[SOURCE RECORDS]
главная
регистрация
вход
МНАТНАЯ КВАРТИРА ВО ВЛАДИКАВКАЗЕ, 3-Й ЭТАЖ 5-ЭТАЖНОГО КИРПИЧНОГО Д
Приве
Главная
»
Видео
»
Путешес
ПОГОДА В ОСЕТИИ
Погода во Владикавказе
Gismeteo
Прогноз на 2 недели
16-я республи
[/SOURCE RECORDS]
[SOURCE RECORDS]
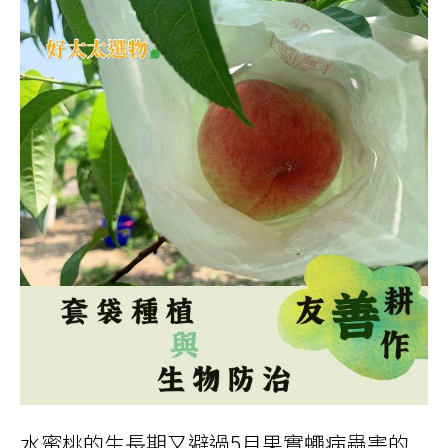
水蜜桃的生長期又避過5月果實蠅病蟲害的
[/SOURCE RECORDS]
:: PROBLEM REQUIREMENTS ::
Everything above from the line containing "Погода во Владикавказе" through the line containing "16-я республи" must be copied exactly. Nothing outside that range belongs in the answer.

:: TASK RESULT ::
Погода во Владикавказе
Gismeteo
Прогноз на 2 недели
16-я республи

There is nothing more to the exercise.